§ Exercise description:
Reproduce, character for character, the entries from their opening line through the line with "provider of medical".

[Collected data]
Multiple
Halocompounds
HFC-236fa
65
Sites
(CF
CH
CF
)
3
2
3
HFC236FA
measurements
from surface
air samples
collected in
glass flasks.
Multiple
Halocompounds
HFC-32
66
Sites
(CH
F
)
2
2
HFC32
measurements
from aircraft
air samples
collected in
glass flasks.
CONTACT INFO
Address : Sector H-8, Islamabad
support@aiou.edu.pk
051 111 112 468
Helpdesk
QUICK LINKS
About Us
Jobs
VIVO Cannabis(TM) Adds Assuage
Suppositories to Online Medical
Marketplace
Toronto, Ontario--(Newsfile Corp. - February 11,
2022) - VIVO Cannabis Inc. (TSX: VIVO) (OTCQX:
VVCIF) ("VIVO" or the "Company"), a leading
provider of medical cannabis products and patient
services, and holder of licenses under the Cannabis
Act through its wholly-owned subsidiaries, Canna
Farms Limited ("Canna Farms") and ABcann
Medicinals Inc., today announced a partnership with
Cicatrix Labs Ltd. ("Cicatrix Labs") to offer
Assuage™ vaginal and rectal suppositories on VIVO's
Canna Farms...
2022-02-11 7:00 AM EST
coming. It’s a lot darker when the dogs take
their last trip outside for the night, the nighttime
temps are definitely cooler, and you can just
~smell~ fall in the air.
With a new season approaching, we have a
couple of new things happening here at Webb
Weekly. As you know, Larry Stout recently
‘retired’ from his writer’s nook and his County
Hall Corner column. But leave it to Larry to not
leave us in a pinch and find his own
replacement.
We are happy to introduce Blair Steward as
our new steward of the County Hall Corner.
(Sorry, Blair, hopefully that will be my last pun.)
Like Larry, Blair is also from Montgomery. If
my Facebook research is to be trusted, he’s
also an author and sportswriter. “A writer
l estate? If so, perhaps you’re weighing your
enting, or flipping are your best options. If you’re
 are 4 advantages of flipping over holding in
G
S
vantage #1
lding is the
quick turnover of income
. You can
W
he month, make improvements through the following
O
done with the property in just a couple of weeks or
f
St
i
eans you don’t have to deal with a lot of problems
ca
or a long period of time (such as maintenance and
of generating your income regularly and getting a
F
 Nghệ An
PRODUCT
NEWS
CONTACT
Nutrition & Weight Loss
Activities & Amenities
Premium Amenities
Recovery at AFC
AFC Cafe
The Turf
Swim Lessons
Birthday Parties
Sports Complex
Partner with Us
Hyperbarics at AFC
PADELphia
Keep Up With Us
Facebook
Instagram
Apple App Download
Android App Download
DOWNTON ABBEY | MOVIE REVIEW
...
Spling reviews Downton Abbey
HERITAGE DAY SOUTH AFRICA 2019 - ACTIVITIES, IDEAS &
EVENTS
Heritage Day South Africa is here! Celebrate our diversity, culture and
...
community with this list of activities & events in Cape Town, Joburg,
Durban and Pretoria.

§ Solution:
Multiple
Halocompounds
HFC-236fa
65
Sites
(CF
CH
CF
)
3
2
3
HFC236FA
measurements
from surface
air samples
collected in
glass flasks.
Multiple
Halocompounds
HFC-32
66
Sites
(CH
F
)
2
2
HFC32
measurements
from aircraft
air samples
collected in
glass flasks.
CONTACT INFO
Address : Sector H-8, Islamabad
support@aiou.edu.pk
051 111 112 468
Helpdesk
QUICK LINKS
About Us
Jobs
VIVO Cannabis(TM) Adds Assuage
Suppositories to Online Medical
Marketplace
Toronto, Ontario--(Newsfile Corp. - February 11,
2022) - VIVO Cannabis Inc. (TSX: VIVO) (OTCQX:
VVCIF) ("VIVO" or the "Company"), a leading
provider of medical cannabis products and patient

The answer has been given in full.